If my child attended a school that encouraged transgenderism at the age of 4, I would immediately remove her. I find this unbelievable. 4 years old, it's absolutely the parents creating this completely unnecessary situation. Unfair to their child and to everyone else. They are totally alienating their child.

Yeah, it is very telling that the trans allies on here are totally on board with parents transing a 4 year old child. Who may have said he wants to be a girl, but may also have said he wants to be a dinosaur. Or a cat.

(As for why he sometimes uses the girls' and sometimes the boy's toilet, he is probably a completely normal 4 year old who neither understands that his parents might get stupid ideas if he chooses to wear a pink dress some days, nor why there are two different toilets and which one he belongs in and which one he doesn't belong in.)

Pansiesandredrosesandmarigolds · 08/07/2017 20:13

Oh yes, and the trans movement is 'the most anti feminist and offensive to women thing that has ever happened'.

Honestly, can you even hear yourselves?
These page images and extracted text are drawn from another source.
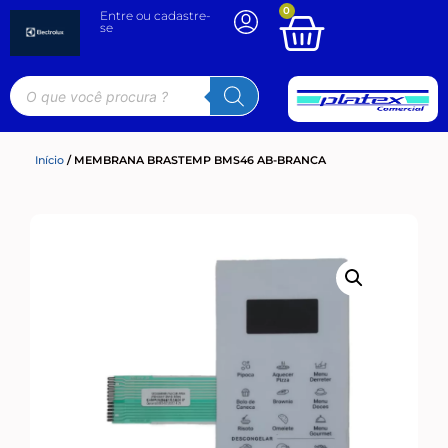
0
Entre ou cadastre-
se
Início
/ MEMBRANA BRASTEMP BMS46 AB-BRANCA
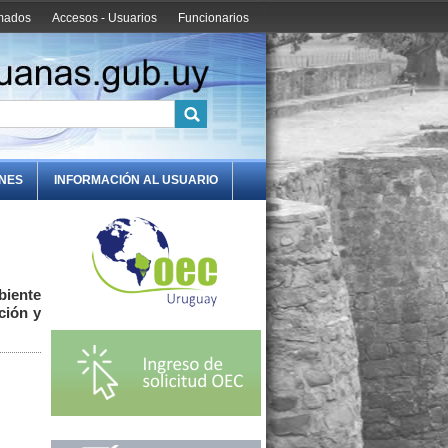
amados
Accesos - Usuarios
Funcionarios
ONES
INFORMACIÓN AL USUARIO
biente
ción y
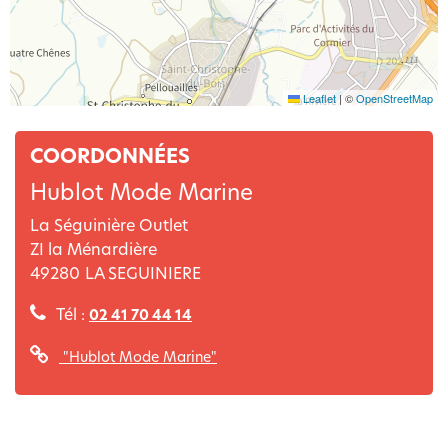
Leaflet
|
©
OpenStreetMap
COORDONNÉES
Hublot Mode Marine
La Séguinière Outlet
ZI la Ménardière
49280
LA SEGUINIERE
Tél :
02 41 70 44 14
"Hublot Mode Marine"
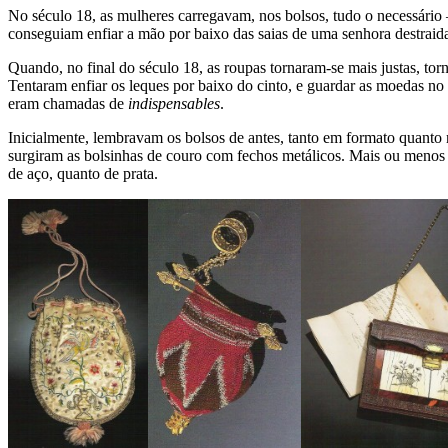
No século 18, as mulheres carregavam, nos bolsos, tudo o necessário 
conseguiam enfiar a mão por baixo das saias de uma senhora destraida 
Quando, no final do século 18, as roupas tornaram-se mais justas, t
Tentaram enfiar os leques por baixo do cinto, e guardar as moedas n
eram chamadas de
indispensables
.
Inicialmente, lembravam os bolsos de antes, tanto em formato quanto 
surgiram as bolsinhas de couro com fechos metálicos. Mais ou menos 
de aço, quanto de prata.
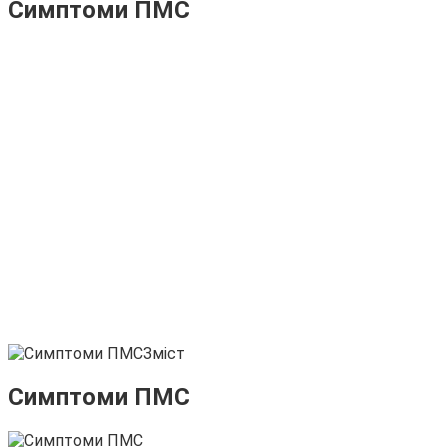
Симптоми ПМС
Зміст
Симптоми ПМС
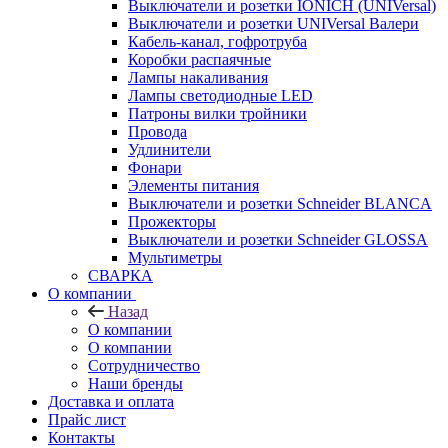
Выключатели и розетки IONICH (UNIVersal)
Выключатели и розетки UNIVersal Валери
Кабель-канал, гофротруба
Коробки распаячные
Лампы накаливания
Лампы светодиодные LED
Патроны вилки тройники
Провода
Удлинители
Фонари
Элементы питания
Выключатели и розетки Schneider BLANCA
Прожекторы
Выключатели и розетки Schneider GLOSSA
Мультиметры
СВАРКА
О компании
Назад
О компании
О компании
Сотрудничество
Наши бренды
Доставка и оплата
Прайс лист
Контакты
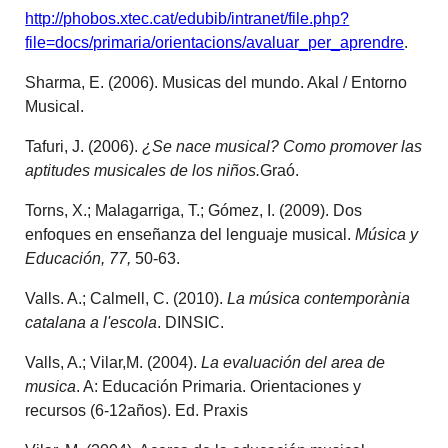
http://phobos.xtec.cat/edubib/intranet/file.php?
file=docs/primaria/orientacions/avaluar_per_aprendre
.
Sharma, E. (2006). Musicas del mundo. Akal / Entorno
Musical.
Tafuri, J. (2006).
¿Se nace musical? Como promover las
aptitudes musicales de los niños.
Graó.
Torns, X.; Malagarriga, T.; Gómez, I. (2009). Dos
enfoques en enseñanza del lenguaje musical.
Música y
Educación, 77,
50-63.
Valls. A.; Calmell, C. (2010).
La música contemporània
catalana a l'escola
. DINSIC.
Valls, A.; Vilar,M. (2004).
La evaluación del area de
musica
. A: Educación Primaria. Orientaciones y
recursos (6-12años). Ed. Praxis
This is properly bonkers.

VestalVirgin · 08/07/2017 20:13

I sometimes think mumsnet fwr is actually a sophisticated cover operation run by the catholic church.

You have feminists so much that being told that feminism is about women, and women's safety and liberation, makes you want to join the catholic church?

Well, do that, if you cannot help it.

Or you could, you know, just choose to be an actual feminist. It is possible. Many previous trans allies have seen reason.